Письма героев (СИ) - Максимушкин Андрей Владимирович
Глава 7
Франция. Мец
30 ноября 1939 Алексей.
Штаб бригады располагался в особнячке на окраине. Хозяин уехал в Сенегал сразу после начала войны, а дом сдал в аренду агенту Коминтерна. Место хорошее тихое, движение на улице слабое, рядом выезд из города. Вокруг дома высокая ограда и сад. Недалеко Мозельский канал, очень удобно для тайных дел бригадной контрразведки.
Сразу после вселения в особняк штаба интербригады над воротами подняли красный флаг, на входе поставили охрану. От помощи армейского командования в организации работы геноссе Пик вежливо отказался. Это не избавило от присутствия прикомандированных офицеров, но хотя бы меньше народу совало нос в дела Коминтерна.
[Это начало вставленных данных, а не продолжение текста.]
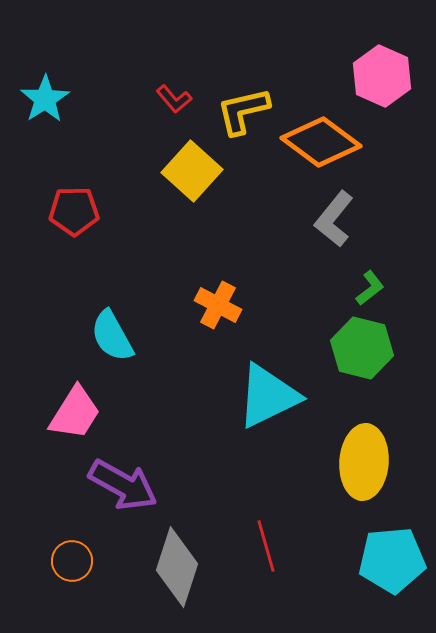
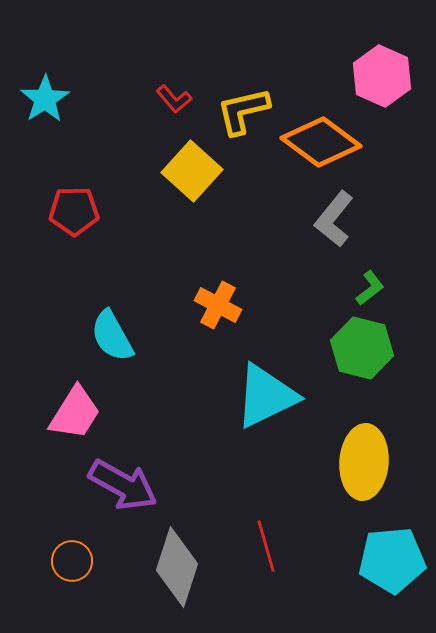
cyan triangle: moved 2 px left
Рихард уверенно прошел через пост на воротах. Солдаты его знали и ответили ротфронтовским приветствием. В вестибюле пришлось показать пропуск. Общее требование для всех. По слухам, Железный Вильгельм по этому поводу ругался с бригадным комиссаром, но ничего не добился. Комиссара Житникова поддержал сам Вольдемар Ульмер.
Несмотря на разгар трудового дня, коридор второго этажа пустынен. Даже странно как-то. Обычно здесь всегда полно народу. И из кабинетов не слышно привычного стука машинок. Никто не курит у окна в конце коридора.
Рихард толкнул дверь комбрига. Вильгельм Пик обнаружился на месте. Старый штурмовик читал за столом. Рукава рубашки закатаны, ворот расстегнут. Китель небрежно брошен на диванчик. При звуке открывающейся двери, Пик поднял глаза. Увидев Бользена небрежно махнул, приглашая заходить.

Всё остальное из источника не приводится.